7 Great Ways to Augment Your Reality—beyond Google Glass

0
141

If you took 

a pass on Glass during Google’s one-day public sale of its wearable computer last week, you’re not alone. Futuristic or not, most people aren’t thrilled at the idea of dropping $1,500 on a still-in-beta gadget that makes you look just a little geeky. (Second thoughts? Reports on the web today seem to indicate that the sale is still active.)

Despite all the hand-wringing over the tech, Glass is only the beginning of wearable, augmented reality technology. What’s more, there are actually several alternatives—some current, others promisingly near production—for meshing digital data streams into your in-the-moment reality. Not only does this gear go way beyond smart pedometers and connected watches, but most of these options are quite a bit cheaper than Glass, as well. Consider the options below.

Augmented Reality Apps
Part of Glass’s futuristic appeal is that it augments reality, or supplements your view of the world with high-tech visual input, such as a map overlay on a city block. AR is awesome—and it makes you feel like you’re in a video game or flying a fighter jet—but it’s not new, and it’s something you can get pretty easily (and cheaply) on any device that has a camera and an Internet connection.

To get sci-fi vision right away, download an AR app such as Wikitude (free; Android and iOS), which uses location data to give you a digital overlay of nearby restaurants, hotels, and attractions. Outdoorsy types will appreciate Theodolite ($3.99, iOS), a military-esque digital viewfinder with mapping, compass, and rangefinder features, as well as Sky Map (free; Android), an app that lets you point your phone at the stars and identify constellations.

Truly Wearable Tech
As a fashion statement, Glass is questionable, but logical: Most everyone can wear some type of glasses. But you know what else everyone wears? Socks. Sensoria Fitness created smart wearable tech in everyday garments—to date, their products include t-shirts, sports bras, and their latest creation, Fitness Socks ($149; Sensoria).

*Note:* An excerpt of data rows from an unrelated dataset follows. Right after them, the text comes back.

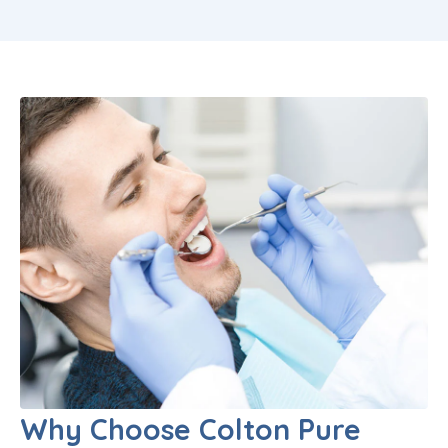
Why Choose Colton Pure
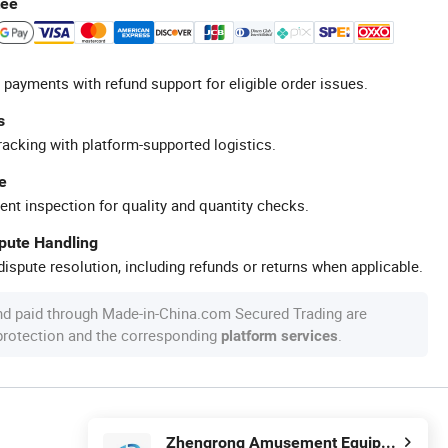
tee
 payments with refund support for eligible order issues.
s
racking with platform-supported logistics.
e
ent inspection for quality and quantity checks.
spute Handling
ispute resolution, including refunds or returns when applicable.
nd paid through Made-in-China.com Secured Trading are
 protection and the corresponding
.
platform services
Zhengrong Amusement Equipment Co., Ltd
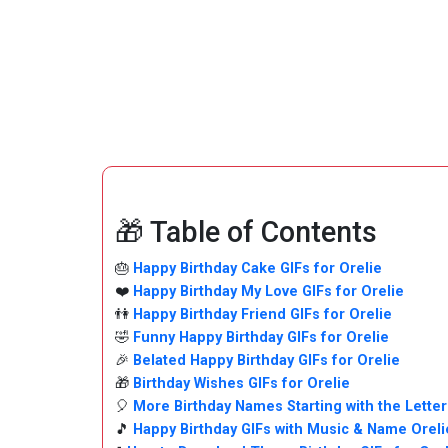
🎁 Table of Contents
🎂
Happy Birthday Cake GIFs for Orelie
❤️
Happy Birthday My Love GIFs for Orelie
👫
Happy Birthday Friend GIFs for Orelie
🤣
Funny Happy Birthday GIFs for Orelie
🎉
Belated Happy Birthday GIFs for Orelie
🎁
Birthday Wishes GIFs for Orelie
🎈
More Birthday Names Starting with the Letter
🎵
Happy Birthday GIFs with Music & Name Orel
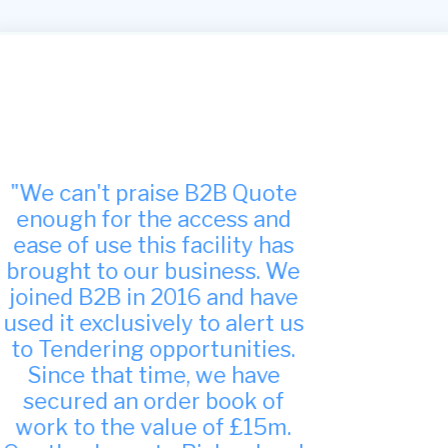
"Many thanks, we have found
your site to be very useful
indeed and have been
successful in winning work
from it."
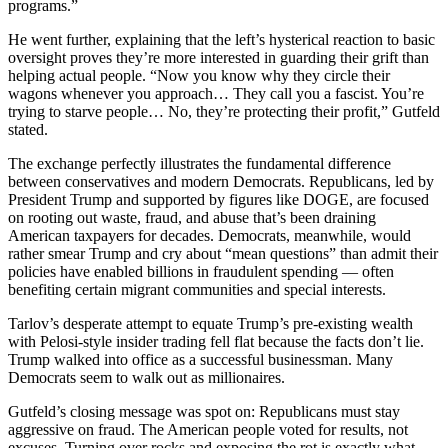
programs.”
He went further, explaining that the left’s hysterical reaction to basic
oversight proves they’re more interested in guarding their grift than
helping actual people. “Now you know why they circle their
wagons whenever you approach… They call you a fascist. You’re
trying to starve people… No, they’re protecting their profit,” Gutfeld
stated.
The exchange perfectly illustrates the fundamental difference
between conservatives and modern Democrats. Republicans, led by
President Trump and supported by figures like DOGE, are focused
on rooting out waste, fraud, and abuse that’s been draining
American taxpayers for decades. Democrats, meanwhile, would
rather smear Trump and cry about “mean questions” than admit their
policies have enabled billions in fraudulent spending — often
benefiting certain migrant communities and special interests.
Tarlov’s desperate attempt to equate Trump’s pre-existing wealth
with Pelosi-style insider trading fell flat because the facts don’t lie.
Trump walked into office as a successful businessman. Many
Democrats seem to walk out as millionaires.
Gutfeld’s closing message was spot on: Republicans must stay
aggressive on fraud. The American people voted for results, not
excuses. Turning over rocks and exposing the rot is exactly what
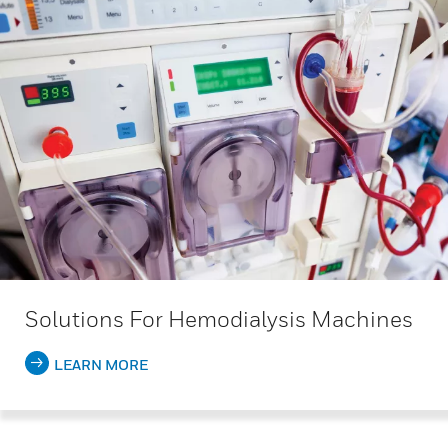
Solutions For Hemodialysis Machines
LEARN MORE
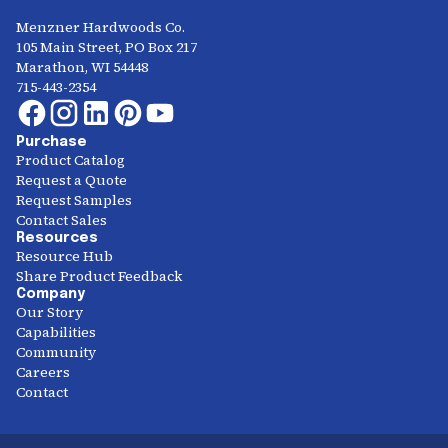
Menzner Hardwoods Co.
105 Main Street, PO Box 217
Marathon, WI 54448
715-443-2354
Purchase
Product Catalog
Request a Quote
Request Samples
Contact Sales
Resources
Resource Hub
Share Product Feedback
Company
Our Story
Capabilities
Community
Careers
Contact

The socks are made of “high-tech, running-friendly fabric,” and features proprietary textile sensors. Pair the socks with the included detacheable Bluetooth anklet and Sensoria’s app will show you your step count, speed, calories, altitude, and distance, as well as your cadence, foot-landing technique, and weight distribution on your foot as you move. Sure, it’s a little much for the average runner, but the company says the real benefit comes from being able to identify injury-prone running styles, such as overpronating.

More Stylish Eyewear
Google isn’t the only company that wants to bring technology to your face—it’s just the most visible. But there are plenty of other smart glasses competitors on the market, many of which cost less and look cooler.

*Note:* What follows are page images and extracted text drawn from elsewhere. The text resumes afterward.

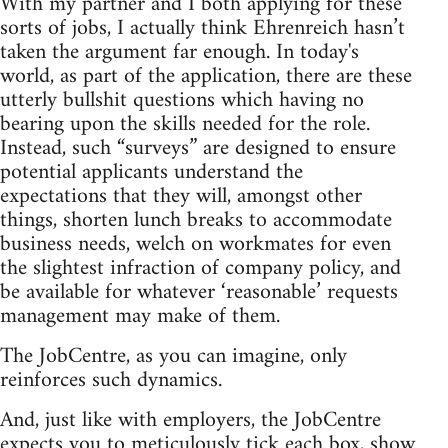
With my partner and I both applying for these
sorts of jobs, I actually think Ehrenreich hasn’t
taken the argument far enough. In today's
world, as part of the application, there are these
utterly bullshit questions which having no
bearing upon the skills needed for the role.
Instead, such “surveys” are designed to ensure
potential applicants understand the
expectations that they will, amongst other
things, shorten lunch breaks to accommodate
business needs, welch on workmates for even
the slightest infraction of company policy, and
be available for whatever ‘reasonable’ requests
management may make of them.
The JobCentre, as you can imagine, only
reinforces such dynamics.
And, just like with employers, the JobCentre
expects you to meticulously tick each box, show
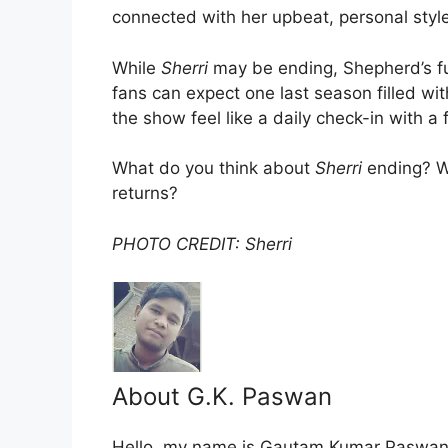
connected with her upbeat, personal style
While
Sherri
may be ending, Shepherd’s fut
fans can expect one last season filled wi
the show feel like a daily check-in with a 
What do you think about
Sherri
ending? Wo
returns?
PHOTO CREDIT: Sherri
About G.K. Paswan
Hello, my name is Gautam Kumar Paswan, 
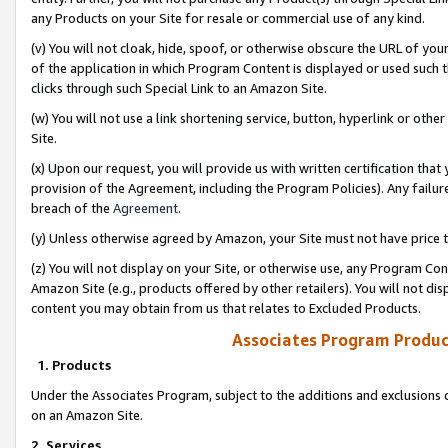
any Products on your Site for resale or commercial use of any kind.
(v) You will not cloak, hide, spoof, or otherwise obscure the URL of your
of the application in which Program Content is displayed or used such 
clicks through such Special Link to an Amazon Site.
(w) You will not use a link shortening service, button, hyperlink or oth
Site.
(x) Upon our request, you will provide us with written certification tha
provision of the Agreement, including the Program Policies). Any failure
breach of the
Agreement
.
(y) Unless otherwise agreed by Amazon, your Site must not have price tr
(z) You will not display on your Site, or otherwise use, any Program Con
Amazon Site (e.g., products offered by other retailers). You will not di
content you may obtain from us that relates to Excluded Products.
Associates Program Produc
1. Products
Under the Associates Program, subject to the additions and exclusions d
on an Amazon Site.
2. Services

Recon Instruments’ Recon Jet smartglasses ($599, shipping late spring 2014; reconinstruments.com) are polarized sports sunglasses with a built-in head-up display for tracking performance metrics (including heart rate, power, cadence, speed, and distance) and displaying calls and text messages. Meanwhile, Laforge Optical is making a less obtrusive pair of smart glasses: Icis glasses ($620, shipping at the end of this year; laforgeoptical.com), which look like regular glasses and display information at the edge of your field of vision.

Fighter-Jet Functionality
Not everyone is on board with our future as cyborgs—a recent Harris Interactive poll found that the majority (59 percent) of Americans don’t understand the need for wearable tech devices at all. To be honest, it’s difficult to argue that Google Glass or smart pedometers are necessary or even all that useful—yet. But there are some areas in which augmented reality displays are very useful, such as in fighter jets.

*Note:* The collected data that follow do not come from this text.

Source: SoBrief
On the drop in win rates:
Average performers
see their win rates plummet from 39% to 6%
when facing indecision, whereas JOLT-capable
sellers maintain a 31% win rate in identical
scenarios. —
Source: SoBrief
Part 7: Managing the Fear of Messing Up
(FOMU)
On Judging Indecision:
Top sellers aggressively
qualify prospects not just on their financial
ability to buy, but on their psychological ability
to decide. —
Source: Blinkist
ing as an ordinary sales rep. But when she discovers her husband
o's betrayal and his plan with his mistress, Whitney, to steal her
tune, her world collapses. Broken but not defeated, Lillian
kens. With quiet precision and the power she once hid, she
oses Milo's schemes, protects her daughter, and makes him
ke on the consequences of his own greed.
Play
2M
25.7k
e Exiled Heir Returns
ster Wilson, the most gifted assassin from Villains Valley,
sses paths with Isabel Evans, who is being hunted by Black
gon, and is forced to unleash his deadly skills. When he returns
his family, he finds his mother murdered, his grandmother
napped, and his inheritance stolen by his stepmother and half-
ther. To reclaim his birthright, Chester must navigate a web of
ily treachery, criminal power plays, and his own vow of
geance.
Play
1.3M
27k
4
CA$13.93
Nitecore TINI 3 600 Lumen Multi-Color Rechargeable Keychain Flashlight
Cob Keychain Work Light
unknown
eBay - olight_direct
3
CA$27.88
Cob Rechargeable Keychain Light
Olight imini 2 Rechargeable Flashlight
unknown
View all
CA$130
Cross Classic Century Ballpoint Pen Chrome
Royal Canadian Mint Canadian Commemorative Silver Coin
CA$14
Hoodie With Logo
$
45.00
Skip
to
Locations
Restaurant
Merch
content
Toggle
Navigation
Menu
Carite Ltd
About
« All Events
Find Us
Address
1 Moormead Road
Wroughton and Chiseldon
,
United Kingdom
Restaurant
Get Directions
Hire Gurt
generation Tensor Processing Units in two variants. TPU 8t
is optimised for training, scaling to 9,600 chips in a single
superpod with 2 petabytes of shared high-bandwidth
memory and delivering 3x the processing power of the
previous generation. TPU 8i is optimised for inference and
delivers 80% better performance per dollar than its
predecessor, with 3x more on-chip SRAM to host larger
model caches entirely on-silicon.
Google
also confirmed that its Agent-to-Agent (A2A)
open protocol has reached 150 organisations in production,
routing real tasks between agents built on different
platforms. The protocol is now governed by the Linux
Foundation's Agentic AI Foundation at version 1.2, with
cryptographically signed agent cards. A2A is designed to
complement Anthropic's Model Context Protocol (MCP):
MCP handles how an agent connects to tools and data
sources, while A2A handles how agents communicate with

Fighter jet HUDs keep pilots safe and focused on the task at hand, which is really important if you’re flying through the air at 2.5 times the speed of sound. It only makes sense to extrapolate HUD benefits to motorcycles—the fighter jets of the road. Silicon Valley startup Skully has done just that, with an augmented reality helmet that features a 180-degree rear-view camera, GPS navigation, and smartphone integration, all projected onto a HUD. The helmet is expected to debut later this year for over $1,000. Not a bad price for eyes in the back of your head.